Знаешь, до того как я встретил тебя, я вообще никогда ни о
чем не просил. Никогда ничего не добивался. Никогда не думал о чем-нибудь,
кроме движения и кроме того, что нужно выиграть войну. Честное слово, я был
очень скромен в своих требованиях. Я много работал, а теперь вот я люблю тебя,
и, — он говорил, ясно представляя себе то, чему не бывать, — я люблю тебя так,
как я люблю все, за что мы боремся. Я люблю тебя так, как я люблю свободу, и
человеческое достоинство, и право каждого работать и не голодать. Я люблю тебя,
как я люблю Мадрид, который мы защищали, и как я люблю всех моих товарищей,
которые погибли в этой войне. А их много погибло. Много. Ты даже не знаешь, как
много. Но я люблю тебя так, как я люблю то, что я больше всего люблю на свете,
и даже сильнее. Я тебя очень сильно люблю, зайчонок. Сильнее, чем можно
рассказать. Но я говорю для того, чтобы ты хоть немного знала. У меня никогда
не было жены, а теперь ты моя жена, и я счастлив.

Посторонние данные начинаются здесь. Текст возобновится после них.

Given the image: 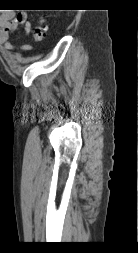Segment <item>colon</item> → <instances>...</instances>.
<instances>
[{"mask_svg":"<svg viewBox=\"0 0 138 253\" xmlns=\"http://www.w3.org/2000/svg\"><path fill=\"white\" fill-rule=\"evenodd\" d=\"M32 35L35 42L40 43L44 40L46 35V26L44 21H40L32 30Z\"/></svg>","mask_w":138,"mask_h":253,"instance_id":"obj_1","label":"colon"}]
</instances>
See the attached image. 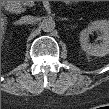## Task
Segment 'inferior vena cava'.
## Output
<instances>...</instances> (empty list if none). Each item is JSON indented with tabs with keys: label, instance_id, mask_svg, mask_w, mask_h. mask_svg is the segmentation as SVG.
<instances>
[{
	"label": "inferior vena cava",
	"instance_id": "inferior-vena-cava-1",
	"mask_svg": "<svg viewBox=\"0 0 109 109\" xmlns=\"http://www.w3.org/2000/svg\"><path fill=\"white\" fill-rule=\"evenodd\" d=\"M35 22V18L33 16H23L20 19V23L31 24Z\"/></svg>",
	"mask_w": 109,
	"mask_h": 109
}]
</instances>
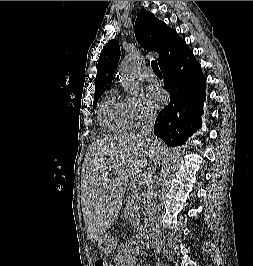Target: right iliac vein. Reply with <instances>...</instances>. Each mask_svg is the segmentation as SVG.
I'll list each match as a JSON object with an SVG mask.
<instances>
[{"mask_svg":"<svg viewBox=\"0 0 253 266\" xmlns=\"http://www.w3.org/2000/svg\"><path fill=\"white\" fill-rule=\"evenodd\" d=\"M160 266H166L164 263H161V265Z\"/></svg>","mask_w":253,"mask_h":266,"instance_id":"obj_1","label":"right iliac vein"}]
</instances>
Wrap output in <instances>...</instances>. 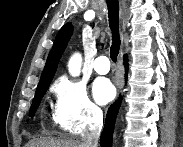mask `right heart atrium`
Wrapping results in <instances>:
<instances>
[{"label": "right heart atrium", "instance_id": "obj_1", "mask_svg": "<svg viewBox=\"0 0 183 147\" xmlns=\"http://www.w3.org/2000/svg\"><path fill=\"white\" fill-rule=\"evenodd\" d=\"M54 118L57 125L72 134H81L97 125L101 110L89 98L86 87L79 81L60 78L53 87Z\"/></svg>", "mask_w": 183, "mask_h": 147}]
</instances>
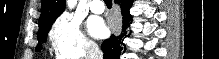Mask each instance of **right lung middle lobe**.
Returning <instances> with one entry per match:
<instances>
[{
	"label": "right lung middle lobe",
	"mask_w": 219,
	"mask_h": 59,
	"mask_svg": "<svg viewBox=\"0 0 219 59\" xmlns=\"http://www.w3.org/2000/svg\"><path fill=\"white\" fill-rule=\"evenodd\" d=\"M51 25L47 26V27H42V28H39V31L37 33V36H38V45L36 47V51H40L42 49V45L41 43L43 42H46V38H47V34L49 32V29H50Z\"/></svg>",
	"instance_id": "dd1d6c3e"
}]
</instances>
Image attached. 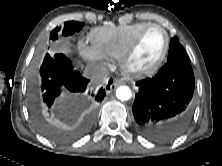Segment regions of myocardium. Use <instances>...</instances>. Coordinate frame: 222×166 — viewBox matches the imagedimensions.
Listing matches in <instances>:
<instances>
[{
  "label": "myocardium",
  "mask_w": 222,
  "mask_h": 166,
  "mask_svg": "<svg viewBox=\"0 0 222 166\" xmlns=\"http://www.w3.org/2000/svg\"><path fill=\"white\" fill-rule=\"evenodd\" d=\"M151 28H159L163 31L164 36H165V43H164L163 50L159 58L156 60V62L150 67L145 68V69H132L130 68L128 64L129 58L134 52V50L136 49L143 35ZM169 46H170V35L168 31L166 30V28L159 23H148L134 36V38L130 41V43L127 45V47L124 49V51L120 55L119 57L120 67L126 74L131 75V76L150 75L154 73L155 71H157L160 68V66L163 64L168 54Z\"/></svg>",
  "instance_id": "myocardium-1"
}]
</instances>
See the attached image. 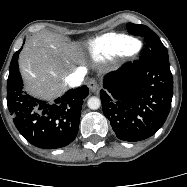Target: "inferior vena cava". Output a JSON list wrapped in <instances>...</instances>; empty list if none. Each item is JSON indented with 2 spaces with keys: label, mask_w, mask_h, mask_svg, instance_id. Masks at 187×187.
Listing matches in <instances>:
<instances>
[{
  "label": "inferior vena cava",
  "mask_w": 187,
  "mask_h": 187,
  "mask_svg": "<svg viewBox=\"0 0 187 187\" xmlns=\"http://www.w3.org/2000/svg\"><path fill=\"white\" fill-rule=\"evenodd\" d=\"M85 75L86 70L84 68H78L67 77L66 82L70 87H78L81 85Z\"/></svg>",
  "instance_id": "602c4592"
}]
</instances>
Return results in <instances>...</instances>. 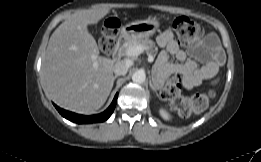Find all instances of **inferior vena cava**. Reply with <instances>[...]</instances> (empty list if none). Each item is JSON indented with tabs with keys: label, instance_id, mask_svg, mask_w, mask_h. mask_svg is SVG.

— Я буду стараться изо всех сил, чтоб быть тебе хорошей
женой, — сказала Мария. — Правда, я ничего не умею, но я постараюсь, чтобы ты
этого не чувствовал. Если мы будем жить в Мадриде — хорошо. Если нам придется
жить в другом каком-нибудь месте — хорошо. Если нам нигде не придется жить, но
мне можно будет уйти с тобой — еще лучше. Если мы поедем к тебе на родину, я
научусь говорить по-английски, как все Ingles, которые там живут. Я буду
присматриваться ко всем их повадкам и буду делать все так, как делают они.
— Это будет очень смешно.
— Наверно. И я буду делать ошибки, но ты меня будешь
поправлять, и я никогда не сделаю одну и ту же ошибку два раза. Ну, два раза —
может быть, но не больше. А потом, если тебе когда-нибудь там, на твоей родине,
захочется поесть наших кушаний, я могу тебе их приготовить. Я поступлю в такую
школу, где учат всему, что должна знать хорошая жена, если такие школы есть, и
я буду там учиться.
— Такие школы есть, но тебе это совсем ни к чему.